EXERCISE >>
Using the data below, copy out all lines with the word "screenshot".

------------------------------------------------------------

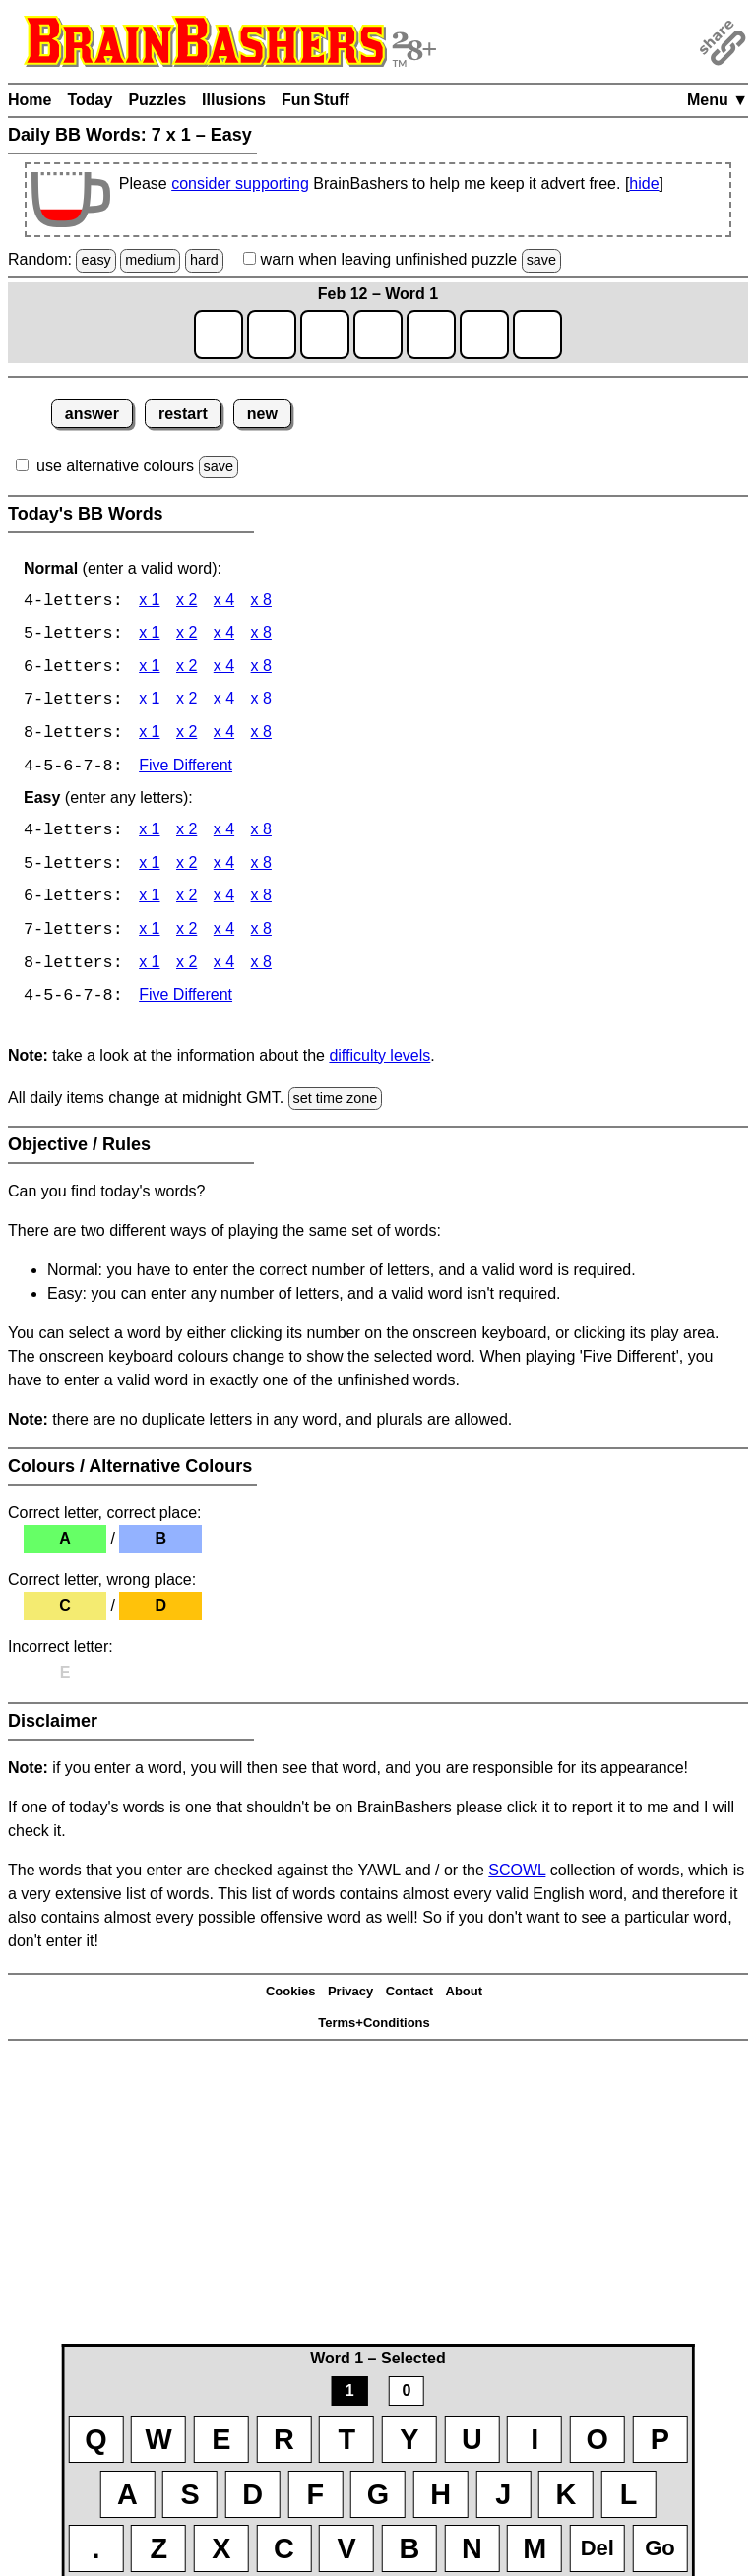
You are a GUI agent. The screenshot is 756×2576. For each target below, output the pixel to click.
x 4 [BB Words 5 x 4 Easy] (224, 867)
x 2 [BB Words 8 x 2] (186, 735)
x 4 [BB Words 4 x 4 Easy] (224, 834)
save (541, 260)
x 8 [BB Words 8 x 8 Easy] (261, 967)
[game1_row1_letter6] (484, 334)
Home (29, 100)
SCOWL (516, 1875)
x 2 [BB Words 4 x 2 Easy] (186, 834)
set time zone (335, 1103)
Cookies (291, 1996)
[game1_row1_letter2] (271, 334)
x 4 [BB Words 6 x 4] (224, 668)
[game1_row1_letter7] (537, 334)
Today (89, 100)
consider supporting (240, 183)
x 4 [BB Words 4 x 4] (224, 601)
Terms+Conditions (374, 2027)
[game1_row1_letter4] (378, 334)
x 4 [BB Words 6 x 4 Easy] (224, 900)
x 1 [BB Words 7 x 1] (149, 702)
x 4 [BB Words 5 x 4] (224, 635)
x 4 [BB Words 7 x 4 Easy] (224, 934)
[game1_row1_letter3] (324, 334)
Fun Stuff (315, 100)
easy (95, 260)
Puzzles (157, 100)
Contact (409, 1996)
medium (150, 260)
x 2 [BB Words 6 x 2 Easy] (186, 900)
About (464, 1996)
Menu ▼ (717, 100)
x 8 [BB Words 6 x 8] (261, 668)
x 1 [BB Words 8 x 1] (149, 735)
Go (660, 2548)
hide (644, 183)
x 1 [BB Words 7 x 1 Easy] (149, 934)
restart (183, 413)
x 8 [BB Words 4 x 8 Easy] (261, 834)
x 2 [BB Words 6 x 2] (186, 668)
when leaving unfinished (402, 259)
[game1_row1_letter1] (218, 334)
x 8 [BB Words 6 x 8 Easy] (261, 900)
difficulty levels (379, 1060)
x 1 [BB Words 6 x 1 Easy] (149, 900)
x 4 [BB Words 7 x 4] (224, 702)
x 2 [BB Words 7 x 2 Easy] (186, 934)
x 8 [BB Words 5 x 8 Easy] (261, 867)
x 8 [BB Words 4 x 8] (261, 601)
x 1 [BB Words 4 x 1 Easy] (149, 834)
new (262, 413)
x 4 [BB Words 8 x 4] (224, 735)
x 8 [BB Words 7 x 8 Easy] (261, 934)
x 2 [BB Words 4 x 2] (186, 601)
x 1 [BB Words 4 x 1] (149, 601)
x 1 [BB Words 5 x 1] (149, 635)
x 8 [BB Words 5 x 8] (261, 635)
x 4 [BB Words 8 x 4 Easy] (224, 967)
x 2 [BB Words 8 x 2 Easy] (186, 967)
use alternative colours (115, 466)
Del (597, 2548)
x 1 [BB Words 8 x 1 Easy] (149, 967)
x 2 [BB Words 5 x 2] (186, 635)
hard (204, 260)
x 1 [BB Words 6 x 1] (149, 668)
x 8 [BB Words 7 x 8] (261, 702)
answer (92, 413)
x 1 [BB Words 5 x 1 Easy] (149, 867)
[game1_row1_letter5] (431, 334)
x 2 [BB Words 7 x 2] (186, 702)
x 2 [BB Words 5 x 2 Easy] (186, 867)
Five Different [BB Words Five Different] (185, 769)
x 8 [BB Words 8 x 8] (261, 735)
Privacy (350, 1996)
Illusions (234, 100)
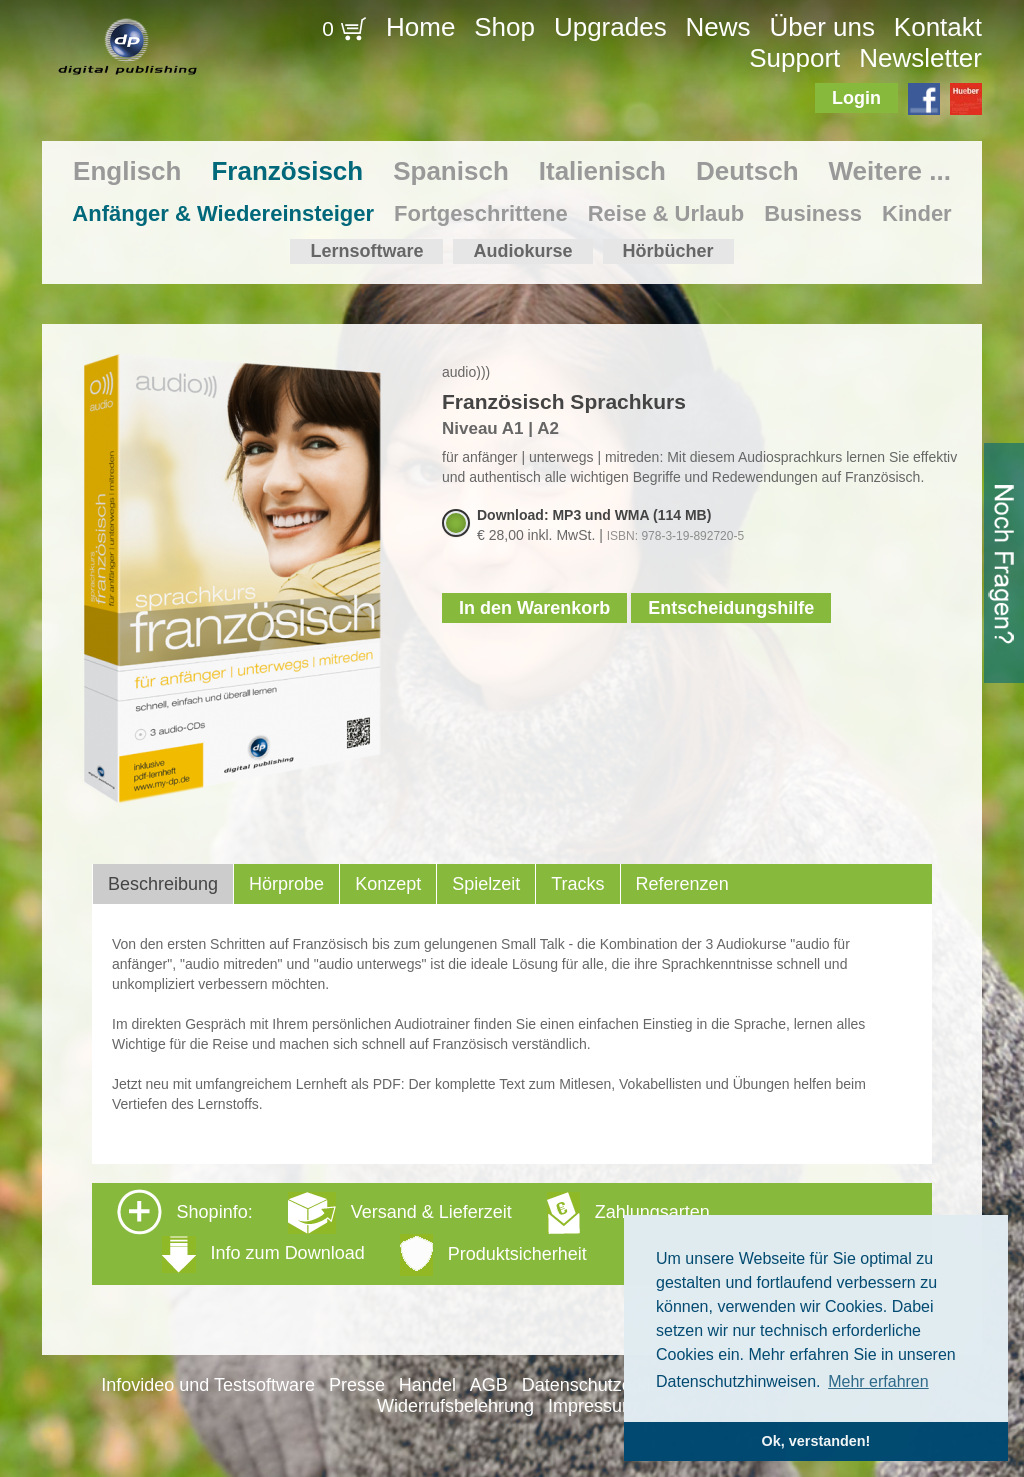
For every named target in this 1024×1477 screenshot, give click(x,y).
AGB (489, 1385)
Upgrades (610, 27)
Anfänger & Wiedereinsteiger (223, 213)
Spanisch (451, 171)
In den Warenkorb (534, 608)
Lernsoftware (366, 251)
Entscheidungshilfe (731, 608)
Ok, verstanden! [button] (816, 1441)
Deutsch (747, 171)
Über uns (822, 27)
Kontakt (938, 27)
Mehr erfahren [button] (878, 1381)
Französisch (287, 171)
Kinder (917, 213)
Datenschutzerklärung (609, 1385)
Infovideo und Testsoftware (208, 1385)
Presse (357, 1385)
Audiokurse (522, 251)
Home (420, 27)
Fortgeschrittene (481, 213)
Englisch (127, 171)
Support (794, 58)
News (718, 27)
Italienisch (602, 171)
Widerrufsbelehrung (455, 1406)
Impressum (592, 1406)
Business (813, 213)
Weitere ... (890, 171)
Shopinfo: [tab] (413, 1232)
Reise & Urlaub (666, 213)
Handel (427, 1385)
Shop (504, 27)
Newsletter (920, 58)
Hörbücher (668, 251)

------------------------------------------------------------

TASK RESULT >>
You are a GUI agent. The screenshot is 756×2576. For each target below, output the pixel to click.
For every named target in this 1024×1477 screenshot, give click(x,y).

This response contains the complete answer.